Wednesday, October 29, 2008

A Primer on Worship and Reformation (review)

This is the review I submitted to LibraryThing.

I did not know what to expect from Douglas Wilson’s little book, from the title “A Primer on Worship and Reformation: Recovering the High Church Puritan” I actually expected something more historical. Wilson has another agenda in mind. This book is an interesting look at Wilson’s experience of present day evangelical traditions, and as far as observations go, he makes some good ones.

The book begins with some observations about culture and evangelical Christianity, he is not covering new ground here, but he does adequately identify some of the significant challenges of our day. However, he does not stick with his analysis long enough. As Wilson moves to his judgement the language becomes one of manifesto – “we have to fight...” and “we need to see...”. This is not a proposal but a definitive answer to the issues of our time. The problem is that these are Wilson’s answers and he does not have enough critical distance from them to convince anyone but the already convinced. This is a common downfall in such literature.

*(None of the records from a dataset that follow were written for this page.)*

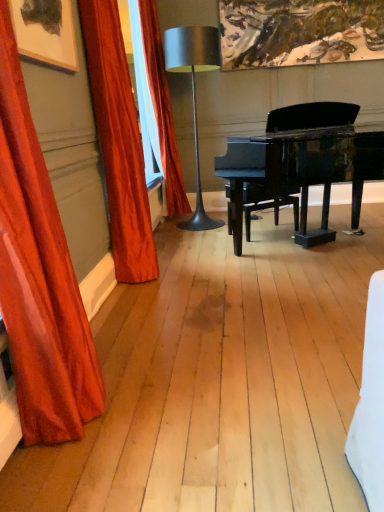 The height and width of the screenshot is (512, 384). In order to click on vacant space behind satin red curtain at left, acting as the 1th curtain starting from the front in this screenshot , I will do `click(133, 340)`. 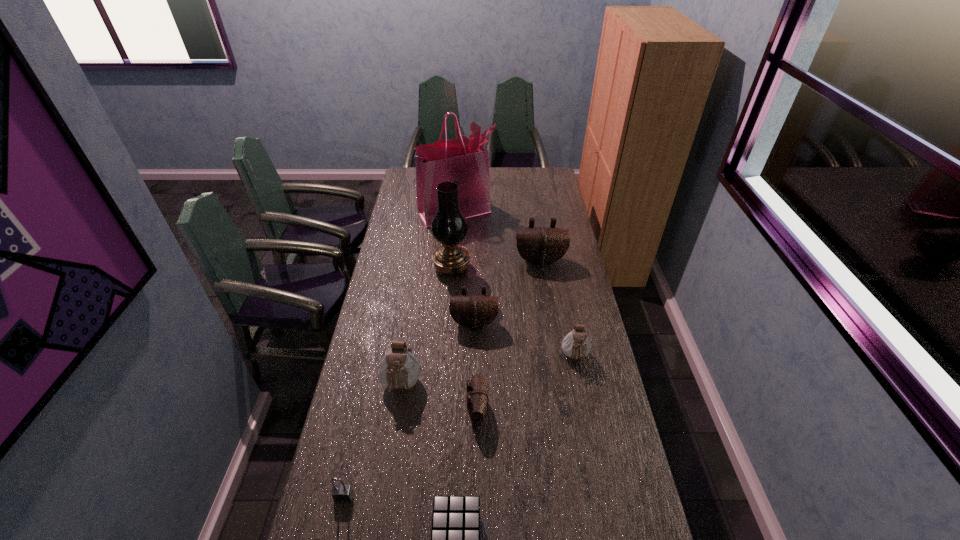 This screenshot has width=960, height=540. I want to click on the smaller white pouch, so click(x=576, y=344).

Locate an element on the screen. the smallest brown pouch is located at coordinates (477, 398).

Find the location of a particular element. the second nearest object is located at coordinates (342, 493).

At what (x,y) coordinates should I click in order to perform the action: click on padlock. Please return your answer as a coordinate pair (x, y). This screenshot has width=960, height=540. Looking at the image, I should click on [342, 493].

The height and width of the screenshot is (540, 960). I want to click on blank space located 0.250m on the front of the pink shopping bag, so click(x=452, y=261).

Find the location of a particular element. This screenshot has width=960, height=540. free space located 0.130m on the front of the brown oil lamp is located at coordinates (449, 302).

Image resolution: width=960 pixels, height=540 pixels. I want to click on vacant space located with the flap open on the farthest brown pouch, so click(547, 307).

At what (x,y) coordinates should I click in order to perform the action: click on vacant space located 0.070m on the front-facing side of the bigger white pouch. Please return your answer as a coordinate pair (x, y). This screenshot has width=960, height=540. Looking at the image, I should click on (396, 428).

Locate an element on the screen. This screenshot has width=960, height=540. vacant space located 0.270m with the flap open on the fourth farthest object is located at coordinates (473, 395).

Find the location of a particular element. free spot located 0.160m on the front-facing side of the smaller white pouch is located at coordinates (586, 413). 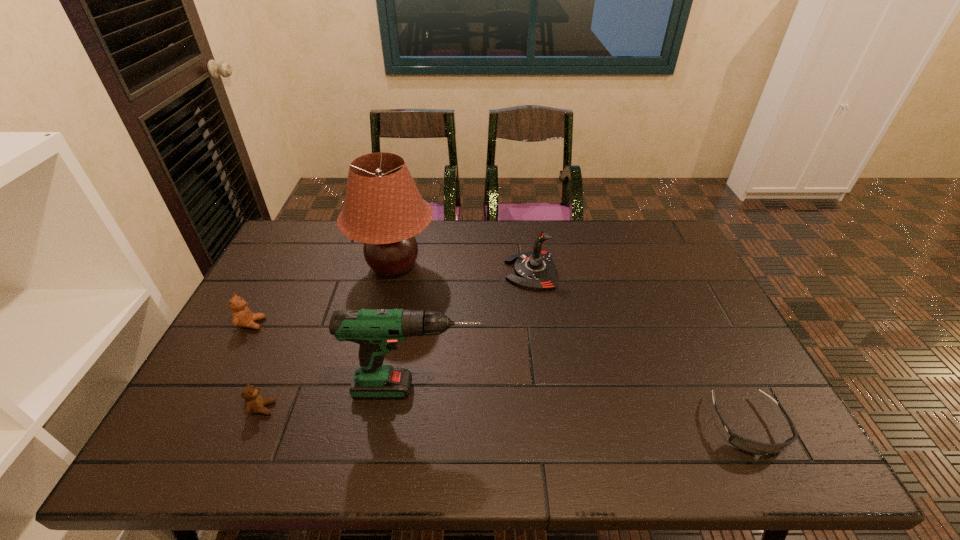 Locate an element on the screen. This screenshot has width=960, height=540. lampshade is located at coordinates (383, 209).

Find the location of `drill`. drill is located at coordinates (378, 331).

Image resolution: width=960 pixels, height=540 pixels. I want to click on joystick, so click(x=535, y=270).

This screenshot has height=540, width=960. What are the coordinates of `the fourth shortest object` in the screenshot? It's located at (535, 270).

Where is `the left teddy bear`? the left teddy bear is located at coordinates (242, 316).

Where is `the farther teddy bear`? This screenshot has width=960, height=540. the farther teddy bear is located at coordinates (242, 316).

At what (x,y) coordinates should I click in order to perform the action: click on the nearer teddy bear. Please return your answer as a coordinate pair (x, y). The height and width of the screenshot is (540, 960). Looking at the image, I should click on (254, 402).

Identify the location of the fifth tallest object. This screenshot has width=960, height=540. (254, 402).

Where is `the shortest object`? The width and height of the screenshot is (960, 540). the shortest object is located at coordinates (749, 446).

Image resolution: width=960 pixels, height=540 pixels. What are the coordinates of `goggles` in the screenshot? It's located at (749, 446). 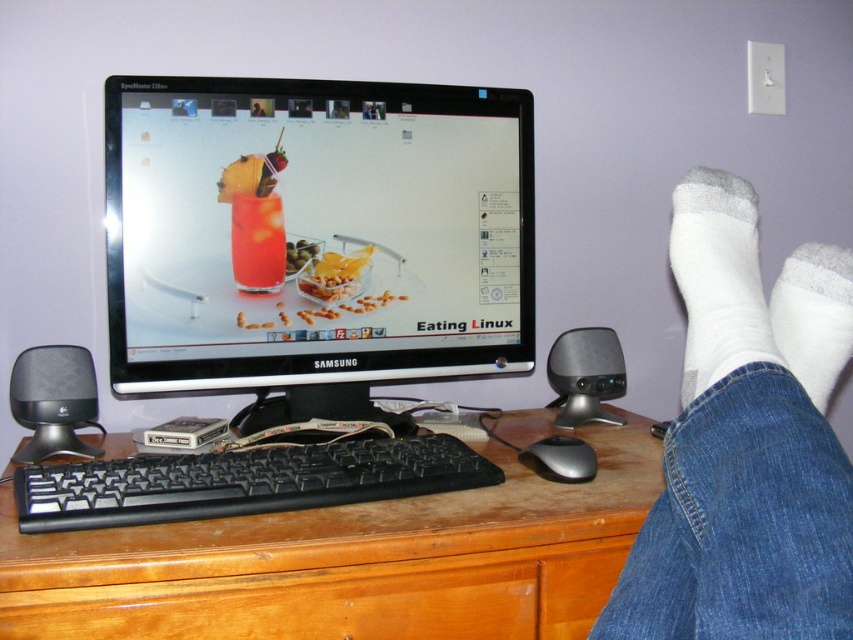 Which is behind, point (160, 278) or point (625, 381)?

The point (625, 381) is behind.

Is black glossy monitor at center smaller than silver metallic speaker at lower right?

Incorrect, black glossy monitor at center is not smaller in size than silver metallic speaker at lower right.

At what (x,y) coordinates should I click in order to perform the action: click on black glossy monitor at center. Please return your answer as a coordinate pair (x, y). This screenshot has height=640, width=853. Looking at the image, I should click on (317, 237).

Is white cotton sock at lower right thinner than black plastic speaker at left?

Yes, white cotton sock at lower right is thinner than black plastic speaker at left.

How far apart are white cotton sock at lower right and black plastic speaker at left?

29.56 inches

Is point (833, 250) closer to viewer compared to point (73, 406)?

Yes, point (833, 250) is closer to viewer.

What are the coordinates of `white cotton sock at lower right` in the screenshot? It's located at (814, 316).

Is point (759, 324) less distant than point (36, 614)?

Yes, it is.

Can you confirm if white cotton socks at upper right is positioned to the right of glossy wood drawer at lower center?

Correct, you'll find white cotton socks at upper right to the right of glossy wood drawer at lower center.

The height and width of the screenshot is (640, 853). In order to click on white cotton socks at upper right in this screenshot , I will do `click(746, 442)`.

Image resolution: width=853 pixels, height=640 pixels. I want to click on white cotton socks at upper right, so click(x=746, y=442). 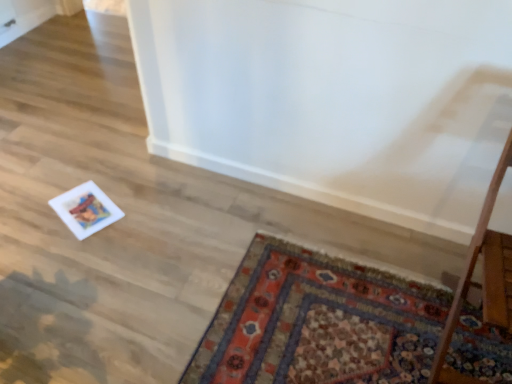 Question: Is the position of carpeted mat at lower right less distant than that of wooden table at right?

Choices:
 (A) no
 (B) yes

Answer: (A)

Question: Can you confirm if carpeted mat at lower right is wider than wooden table at right?

Choices:
 (A) no
 (B) yes

Answer: (B)

Question: Is carpeted mat at lower right shorter than wooden table at right?

Choices:
 (A) no
 (B) yes

Answer: (B)

Question: From a real-world perspective, is carpeted mat at lower right beneath wooden table at right?

Choices:
 (A) yes
 (B) no

Answer: (A)

Question: From a real-world perspective, is carpeted mat at lower right on wooden table at right?

Choices:
 (A) yes
 (B) no

Answer: (B)

Question: Considering the relative sizes of carpeted mat at lower right and wooden table at right in the image provided, is carpeted mat at lower right thinner than wooden table at right?

Choices:
 (A) yes
 (B) no

Answer: (B)

Question: From the image's perspective, is wooden table at right located beneath carpeted mat at lower right?

Choices:
 (A) yes
 (B) no

Answer: (B)

Question: Is wooden table at right positioned with its back to carpeted mat at lower right?

Choices:
 (A) no
 (B) yes

Answer: (A)

Question: Does wooden table at right have a greater height compared to carpeted mat at lower right?

Choices:
 (A) yes
 (B) no

Answer: (A)

Question: Is wooden table at right directly adjacent to carpeted mat at lower right?

Choices:
 (A) yes
 (B) no

Answer: (B)

Question: Is wooden table at right smaller than carpeted mat at lower right?

Choices:
 (A) no
 (B) yes

Answer: (A)

Question: Does wooden table at right turn towards carpeted mat at lower right?

Choices:
 (A) yes
 (B) no

Answer: (B)

Question: Looking at their shapes, would you say wooden table at right is wider or thinner than carpeted mat at lower right?

Choices:
 (A) wide
 (B) thin

Answer: (B)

Another point that troubles me is that this book despairs over other expressions (proposed solutions) within Christianity. The worst of this is the anti-Roman Catholic sentiment. I tried to look past that to see how Wilson validates his claims. But really this is just another call back to “fundamentals”, a proposal that has not worked very well in the past. Despite my disagreement with Wilson’s project, I do think this is a better offering in the genre of manifestos than typically comes out of Fundamentalist evangelical traditions. I think that he does identify issues worth wrestling with. And I think we would agree that the evangelical traditions are in need of reformation, however, we both offer quite different prescriptions to these traditions.

1.5 stars out of 5.

1 comment:

Anonymous said...

I have also picked this book through LT. I agree, it is not an awful book just incomplete. Not that i would agree if he were to expand but that's another issue.